Long v. Cheltenham Township School District

112 A. 545, 269 Pa. 472, 1921 Pa. LEXIS 589
CourtSupreme Court of Pennsylvania
DecidedFebruary 21, 1921
DocketAppeal, No. 255
StatusPublished
Cited by23 cases

This text of 112 A. 545 (Long v. Cheltenham Township School District) is published on Counsel Stack Legal Research, covering Supreme Court of Pennsylvania primary law. Counsel Stack provides free access to over 12 million legal documents including statutes, case law, regulations, and constitutions.

Bluebook
Long v. Cheltenham Township School District, 112 A. 545, 269 Pa. 472, 1921 Pa. LEXIS 589 (Pa. 1921).

Opinion

Opinion by

Mr. Justice Simpson,

Plaintiff, as a taxpayer, filed a class bill against defendant to restrain it from further borrowing money and issuing bonds therefor, alleging that so to do would increase its total indebtedness to more than seven per centum (though less than ten per centum) of the assessed valuation of the taxable property in the school district, in violation of article IX, section 8, of the Constitution of the Commonwealth. Defendant admitted its inten[474]*474tion to make the loan, and averred, as authority therefor, article IX, section 15, of the Constitution, adopted November 4, 1913, and the consent of more than three-fifths of the electors of the school district duly obtained at a public election held for the purpose of determining whether they would agree to the increase of indebtedness. The court below granted an injunction and the school district appeals.

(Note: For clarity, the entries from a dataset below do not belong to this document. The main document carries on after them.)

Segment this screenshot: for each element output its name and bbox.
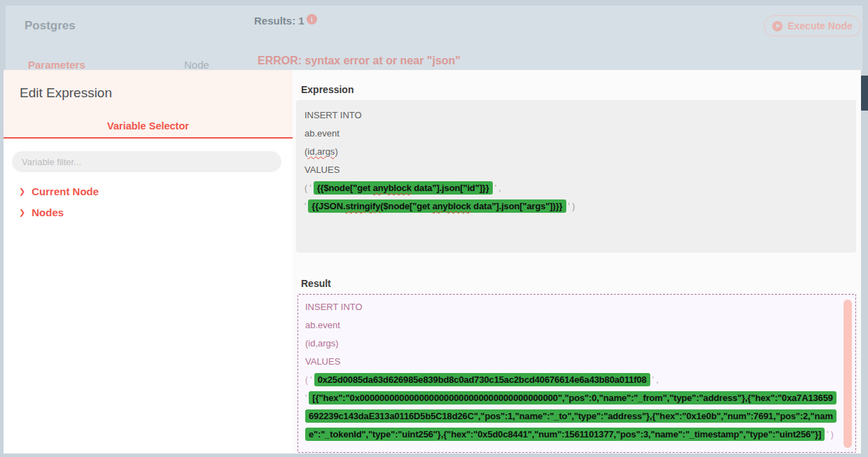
expression-highlight: [{"hex":"0x00000000000000000000000000000… [305,393,836,440]
code-line: ( '0x25d0085da63d626985e839bd8c0ad730c15… [305,371,834,389]
code-text: (id,args) [304,146,338,157]
variable-filter-input[interactable] [12,151,281,172]
code-text: ' ) [827,430,834,440]
result-preview: INSERT INTOab.event(id,args)VALUES( '0x2… [298,294,856,453]
code-line: (id,args) [304,143,848,161]
node-detail-view-dimmed: Postgres Results: 1 i Execute Node Param… [6,6,862,70]
result-section-label: Result [301,278,331,289]
node-title: Postgres [24,19,76,33]
info-icon[interactable]: i [307,14,317,24]
expression-editor[interactable]: INSERT INTOab.event(id,args)VALUES( '{{$… [296,100,856,253]
modal-scrollbar-track[interactable] [861,70,868,457]
code-line: ( '{{$node["get anyblock data"].json["id… [304,179,848,197]
modal-scrollbar-thumb[interactable] [861,76,868,111]
result-scrollbar-thumb[interactable] [844,300,852,448]
tab-node[interactable]: Node [184,59,209,70]
expression-panel: Expression INSERT INTOab.event(id,args)V… [293,70,861,454]
chevron-right-icon: ❯ [19,208,25,217]
viewport: Postgres Results: 1 i Execute Node Param… [0,0,868,457]
code-text: ' [304,202,306,211]
expression-highlight: {{$node["get anyblock data"].json["id"]}… [314,183,493,193]
expression-highlight: 0x25d0085da63d626985e839bd8c0ad730c15ac2… [314,374,650,385]
results-count: Results: 1 [254,15,304,27]
error-heading: ERROR: syntax error at or near "json" [258,55,461,67]
code-text: ( ' [304,183,312,193]
tree-item-label: Nodes [31,206,64,218]
code-text: ab.event [304,128,340,139]
code-text: INSERT INTO [304,110,362,120]
code-text: ab.event [305,320,340,330]
code-line: INSERT INTO [304,106,848,125]
expression-highlight: {{JSON.stringify($node["get anyblock dat… [308,201,566,211]
tab-variable-selector[interactable]: Variable Selector [4,120,293,132]
code-line: VALUES [305,353,834,371]
code-text: ' ) [568,202,575,211]
code-text: ( ' [305,375,312,385]
code-text: VALUES [304,164,340,175]
code-text: (id,args) [305,338,339,349]
code-line: '[{"hex":"0x0000000000000000000000000000… [305,389,834,444]
code-line: ab.event [304,125,848,143]
execute-node-label: Execute Node [788,20,853,31]
code-text: ' [305,393,307,403]
code-line: VALUES [304,161,848,179]
edit-expression-modal: Edit Expression Variable Selector ❯ Curr… [4,70,861,454]
tree-item-current-node[interactable]: ❯ Current Node [19,184,99,198]
code-line: INSERT INTO [305,298,834,316]
modal-header: Edit Expression Variable Selector [4,70,293,139]
modal-title: Edit Expression [20,85,112,101]
code-text: INSERT INTO [305,302,363,312]
expression-section-label: Expression [301,84,354,95]
variable-selector-panel: Edit Expression Variable Selector ❯ Curr… [4,70,293,454]
code-line: ab.event [305,316,834,335]
code-text: ' , [652,375,659,385]
tab-parameters[interactable]: Parameters [28,59,85,70]
tree-item-label: Current Node [31,185,99,197]
tree-item-nodes[interactable]: ❯ Nodes [19,205,64,219]
code-line: '{{JSON.stringify($node["get anyblock da… [304,197,848,216]
play-icon [772,21,783,31]
chevron-right-icon: ❯ [19,187,25,196]
code-line: (id,args) [305,335,834,353]
code-text: ' , [495,183,501,193]
execute-node-button[interactable]: Execute Node [764,15,861,36]
code-text: VALUES [305,356,340,367]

Admittedly the only question involved is, whether or not a school district is a “municipality” within the meafiing of that word as used in the last sentence of article IX, section 15, as follows: “No obligations which have been heretofore issued, or which may hereafter be issued, by any county or municipality, other than Philadelphia, to provide for the construction or acquisition of waterworks, subways, underground railways or street railways, or the appurtenances thereof, shall be considered as a debt of a municipality, within the meaning of section 8 of article IX of the Constitution of Pennsylvania or of this amendment, if the net revenue derived from said property for a period of five years, either before or after the acquisition thereof, or, where the same is constructed by the county or municipality, after the completion thereof, shall have been sufficient to pay the interest and sinking fund charges during said period upon said obligations, or if the said obligations shall be secured by liens upon the respective properties, and shall impose no municipal liability. Where municipalities or counties shall issue obligations to provide for the construction of property, as herein provided, said municipalities or counties may also issue obligations to provide for the interest and sinking-fund charges accruing thereon until said properties shall have been completed and in operation for a period of one year; and said municipalities and counties shall not be required to levy a tax to pay said interest and sinking-fund charges, as required by section 10 of article IX of the Constitution of Pennsylvania, until after said properties shall have been [475]*475operated by said counties or municipalities during said period of one year. Any of tbe said municipalities or counties may incur indebtedness in excess of seven per centum of the assessed valuation of the taxable property therein, if said increase of indebtedness shall have been assented to by three-fifths of the electors voting at a public election, in such manner as shall be provided by law.”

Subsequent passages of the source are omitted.